Our understanding of the incredible power of the human brain and what it is capable is at an all-time high, in both the fields of science, as well as movement mechanics and energy healing. These new emerging fields of neuroscience, evolutionary psychology, and psychophysiology are opening new possibilities for greater health, happiness, and freedom from suffering, as well as a deeper understanding of our connection to the world, to technology and  the ever evolving fields of innovation.

This connection to the organ that is responsible for taking a third of our caloric daily intake; is even opening up connections to our brain’s biochemical and biological make-up with the current research in compassion and empathy.  A few months ago I wrote on the topic of “compassion” and how our brain is wired to be empathetic towards others – humans and the world around us. We see this not only in the homosapein sphere, but in our animals as well.

The Compassion Nerve:

The vagus nerve (or wandering nerve) is one of the most important nerves in our body. This nerve carries axons of type GVE, general visceral efferent, which provides parasympathetic innervation to glands of mucous membranes of the pharynx, larynx, organs in the neck, thorax, and abdomen, and all our skeletal muscle, as well as our aortic body and arch (known as our heart). The Vagus nerve is the biological building block of human compassion, because it’s connected to everything in our structure.

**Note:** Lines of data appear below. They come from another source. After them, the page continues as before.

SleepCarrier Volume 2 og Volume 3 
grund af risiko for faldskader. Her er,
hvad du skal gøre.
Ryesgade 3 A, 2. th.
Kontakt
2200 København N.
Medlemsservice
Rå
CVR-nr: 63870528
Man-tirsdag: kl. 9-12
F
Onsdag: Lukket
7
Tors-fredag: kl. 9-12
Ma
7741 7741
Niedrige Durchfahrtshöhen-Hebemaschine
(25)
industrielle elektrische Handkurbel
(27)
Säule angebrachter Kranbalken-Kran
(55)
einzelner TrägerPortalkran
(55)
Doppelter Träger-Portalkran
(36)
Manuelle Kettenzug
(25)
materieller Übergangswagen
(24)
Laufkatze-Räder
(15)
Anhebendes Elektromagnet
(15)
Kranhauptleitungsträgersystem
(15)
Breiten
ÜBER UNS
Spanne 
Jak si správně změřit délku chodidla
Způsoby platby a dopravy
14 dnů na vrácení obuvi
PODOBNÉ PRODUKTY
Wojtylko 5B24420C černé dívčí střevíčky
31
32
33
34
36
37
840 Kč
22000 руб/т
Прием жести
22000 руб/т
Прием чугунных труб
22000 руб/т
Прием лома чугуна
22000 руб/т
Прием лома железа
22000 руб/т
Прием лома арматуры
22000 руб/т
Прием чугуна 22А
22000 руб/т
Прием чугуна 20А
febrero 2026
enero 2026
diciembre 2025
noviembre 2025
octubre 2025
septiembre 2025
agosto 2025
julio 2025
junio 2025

Since the dawn of time, we have been led to believe that humans are selfish, greed is good because it brings power and power rules the world. Altruism is an illusion and cannot be attained in our lifespan. Cooperation is for suckers and kumbaya singing hippies. Competition is natural, survival of the fittest.  War is inevitable. The bad in human nature is stronger than the good. And so on.

These kinds of claims have reflected age-old assumptions about emotion and who we are as a species. For over millennia, we have regarded emotions as the fount of irrationality, baseness, weakness and at times sin. Nothing good can come from being over emotional.  Hell, the idea of the seven deadly sins takes our destructive passions for granted and splays them out for all to witness.

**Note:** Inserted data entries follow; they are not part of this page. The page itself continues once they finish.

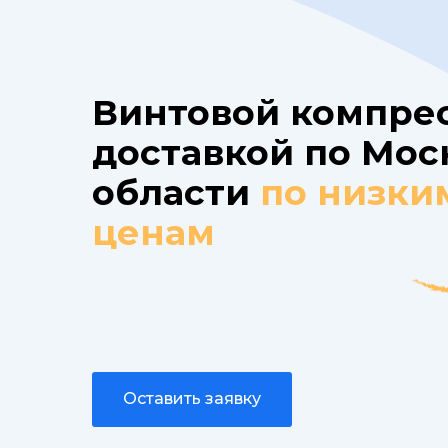
Винтовой компрес
доставкой по Мос
области
по низки
ценам
Оставить заявку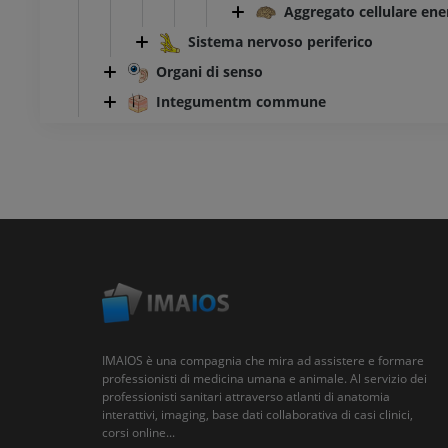
Aggregato cellulare ene
Sistema nervoso periferico
Organi di senso
Integumentm commune
IMAIOS è una compagnia che mira ad assistere e formare
professionisti di medicina umana e animale. Al servizio dei
professionisti sanitari attraverso atlanti di anatomia
interattivi, imaging, base dati collaborativa di casi clinici,
corsi online...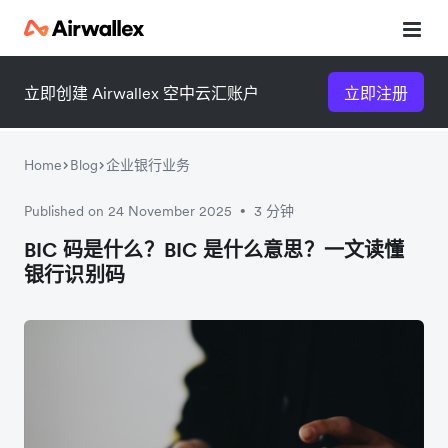
立即创建 Airwallex 空中云汇账户
立即注册
Home
Blog
企业银行业务
Published on 24 November 2025
3 分钟
•
微信扫一扫，点击手机右上角
微信扫一扫，点击手机右上角
BIC 码是什么？BIC 是什么意思？一文读懂
银行识别码
分享
分享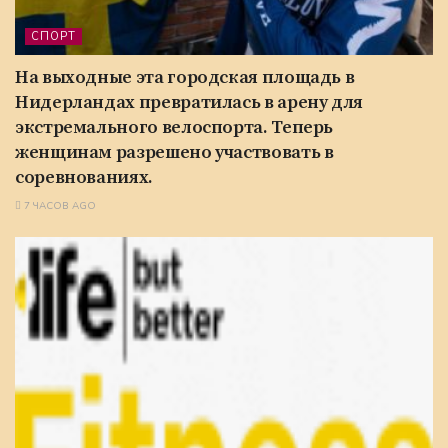
СПОРТ
На выходные эта городская площадь в
Нидерландах превратилась в арену для
экстремального велоспорта. Теперь
женщинам разрешено участвовать в
соревнованиях.
7 ЧАСОВ AGO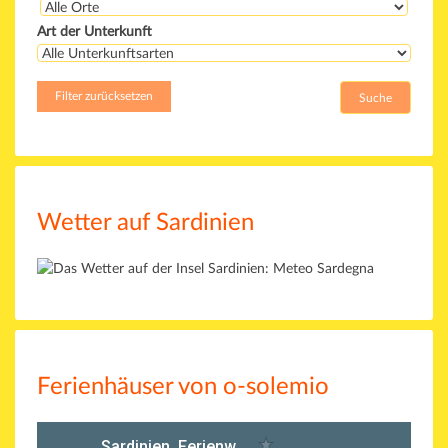
Art der Unterkunft
Filter zurücksetzen
Wetter auf Sardinien
Ferienhäuser von o-solemio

Yet, biology tells us something different and it begs us to look at another age old question; which is are we a buy product o f“Nature or Nurture.” Usually it’s a little of both.

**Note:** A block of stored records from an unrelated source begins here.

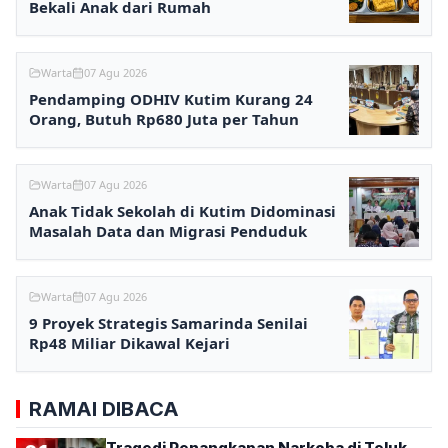
Bekali Anak dari Rumah
Warta
07 Agu 2026
Pendamping ODHIV Kutim Kurang 24
Orang, Butuh Rp680 Juta per Tahun
Warta
07 Agu 2026
Anak Tidak Sekolah di Kutim Didominasi
Masalah Data dan Migrasi Penduduk
Warta
07 Agu 2026
9 Proyek Strategis Samarinda Senilai
Rp48 Miliar Dikawal Kejari
RAMAI DIBACA
Tragedi Penangkapan Narkoba di Teluk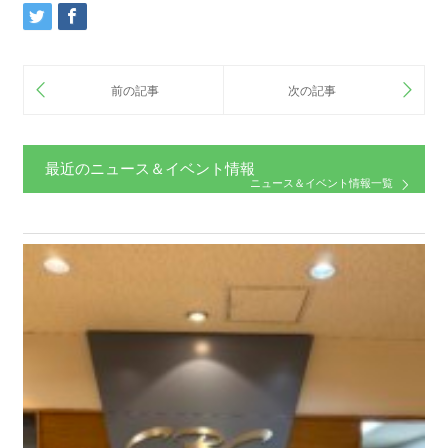
最近のニュース＆イベント情報
ニュース＆イベント情報一覧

What if we have been looking through the wrong lens? What if perhaps, we have just led our brains down the wrong path, trained them wrong.

What if we chose to look at it this way: we were born into this world with pure love and joy and through the struggles of our ages, we “dis”evolved to believe that we are all alone, we have to fend for ourselves, etc. What if we accepted that this all crap propaganda and in fact –  This is “nurture” NOT “nature.”  These “beliefs” are learned skills, and thoughts, not our actual biological blueprint and thus – a new door opens.

FACT: The brain has neuro-plasticity and can be re wired to think and act in ways that benefit humanity and personal power. Ways that align with a more compassionate way of living. This is nature AND nurture.

The brain, as we know from research seems wired up to respond to others’ suffering—indeed, it makes us feel good when we can alleviate that suffering, dispelling the so called ideology that “all humans are selfish.”

At Princeton University a study was done on children and victims of violence – and what they found was astonishing. Take these two very different subject demographics and we find they are united by the similar neurological reactions they provoke when asked to contemplate harm to others. This consistency strongly suggests that compassion isn’t simply a fickle or irrational emotion, but rather an innate human response embedded into the folds of our brains – this is “nature.”

Yet, feeling compassion is one thing; acting on it is another. We can see and now understand the human propensity for compassion and science has shown us the effects compassion can have on behavior and to the relationship to the world around us, but can we actually cultivate compassion, or is it all determined by our genes?

At Berkeley, Dacher Keltner  wrote in his article called “the Compassion Instinct;” “Recent neuroscience studies suggest that positive emotions are less heritable—that is, less determined by our DNA—than the negative emotions. Other studies indicate that the brain structures involved in positive emotions like compassion are more “plastic”—subject to changes brought about by environmental input. So we might think about compassion as a biologically based skill or virtue, but not one that we either have or don’t have. Instead, it’s a trait that we can develop in an appropriate context. What might that context look like? It is based on our values, ethics, and belief systems.”

Recently, I met someone who has had a growing impact on my life and my ability to create greater resiliency to life’s challenges and he reminded of this amazing poem that in closing, I will share with you.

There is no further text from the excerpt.